- _To do_
Return the run of lines below that opens with the line containing "AMMO+ MEMBERSHIP" and closes with the line containing "les are fun, the", keeping each one exact.
------ Material to process
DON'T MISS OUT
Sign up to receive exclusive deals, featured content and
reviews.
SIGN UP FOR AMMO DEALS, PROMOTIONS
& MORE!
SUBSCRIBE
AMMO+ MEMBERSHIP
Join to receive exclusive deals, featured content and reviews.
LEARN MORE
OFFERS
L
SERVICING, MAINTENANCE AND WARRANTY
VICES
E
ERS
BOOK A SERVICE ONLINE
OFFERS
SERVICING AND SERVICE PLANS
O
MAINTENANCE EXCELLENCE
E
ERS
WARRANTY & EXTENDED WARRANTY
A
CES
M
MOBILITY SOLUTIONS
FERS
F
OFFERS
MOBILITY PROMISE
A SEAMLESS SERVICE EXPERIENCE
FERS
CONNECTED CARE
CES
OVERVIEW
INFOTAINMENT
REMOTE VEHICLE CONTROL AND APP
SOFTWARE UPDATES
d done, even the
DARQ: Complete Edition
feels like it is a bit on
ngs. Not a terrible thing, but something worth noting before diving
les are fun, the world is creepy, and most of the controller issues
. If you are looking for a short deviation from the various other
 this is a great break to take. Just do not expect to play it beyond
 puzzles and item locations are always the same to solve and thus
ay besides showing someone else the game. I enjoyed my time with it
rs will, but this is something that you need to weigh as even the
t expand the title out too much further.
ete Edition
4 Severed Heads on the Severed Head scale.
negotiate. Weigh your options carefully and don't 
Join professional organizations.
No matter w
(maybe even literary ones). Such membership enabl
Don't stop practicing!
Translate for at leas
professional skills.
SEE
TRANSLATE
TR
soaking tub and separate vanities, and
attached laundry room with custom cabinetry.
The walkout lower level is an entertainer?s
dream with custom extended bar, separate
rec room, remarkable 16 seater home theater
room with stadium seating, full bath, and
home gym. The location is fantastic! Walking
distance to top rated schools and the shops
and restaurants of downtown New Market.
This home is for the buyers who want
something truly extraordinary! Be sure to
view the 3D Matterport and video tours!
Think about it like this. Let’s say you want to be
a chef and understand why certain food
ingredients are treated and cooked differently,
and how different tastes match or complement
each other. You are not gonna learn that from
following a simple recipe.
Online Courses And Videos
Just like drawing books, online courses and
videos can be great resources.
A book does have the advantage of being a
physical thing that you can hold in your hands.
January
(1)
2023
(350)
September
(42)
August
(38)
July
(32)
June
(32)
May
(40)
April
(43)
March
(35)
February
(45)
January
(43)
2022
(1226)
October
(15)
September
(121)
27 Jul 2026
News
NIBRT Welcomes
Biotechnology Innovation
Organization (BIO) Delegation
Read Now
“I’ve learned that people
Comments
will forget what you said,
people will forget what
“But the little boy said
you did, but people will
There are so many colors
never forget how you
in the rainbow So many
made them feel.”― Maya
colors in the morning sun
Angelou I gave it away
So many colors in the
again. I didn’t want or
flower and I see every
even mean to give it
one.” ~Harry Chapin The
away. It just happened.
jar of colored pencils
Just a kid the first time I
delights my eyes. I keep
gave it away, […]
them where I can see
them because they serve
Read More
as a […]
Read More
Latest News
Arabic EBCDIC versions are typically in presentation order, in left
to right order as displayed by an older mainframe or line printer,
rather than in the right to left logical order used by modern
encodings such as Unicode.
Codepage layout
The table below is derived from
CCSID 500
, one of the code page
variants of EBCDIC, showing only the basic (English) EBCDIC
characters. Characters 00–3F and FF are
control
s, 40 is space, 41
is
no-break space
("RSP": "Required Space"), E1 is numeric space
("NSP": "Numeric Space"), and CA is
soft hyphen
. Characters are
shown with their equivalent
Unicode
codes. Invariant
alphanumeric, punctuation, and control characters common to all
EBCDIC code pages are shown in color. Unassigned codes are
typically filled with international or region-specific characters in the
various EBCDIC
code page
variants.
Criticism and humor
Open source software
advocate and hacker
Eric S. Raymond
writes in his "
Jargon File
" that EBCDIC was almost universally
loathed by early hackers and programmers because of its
------------
- _Response below_
AMMO+ MEMBERSHIP
Join to receive exclusive deals, featured content and reviews.
LEARN MORE
OFFERS
L
SERVICING, MAINTENANCE AND WARRANTY
VICES
E
ERS
BOOK A SERVICE ONLINE
OFFERS
SERVICING AND SERVICE PLANS
O
MAINTENANCE EXCELLENCE
E
ERS
WARRANTY & EXTENDED WARRANTY
A
CES
M
MOBILITY SOLUTIONS
FERS
F
OFFERS
MOBILITY PROMISE
A SEAMLESS SERVICE EXPERIENCE
FERS
CONNECTED CARE
CES
OVERVIEW
INFOTAINMENT
REMOTE VEHICLE CONTROL AND APP
SOFTWARE UPDATES
d done, even the
DARQ: Complete Edition
feels like it is a bit on
ngs. Not a terrible thing, but something worth noting before diving
les are fun, the world is creepy, and most of the controller issues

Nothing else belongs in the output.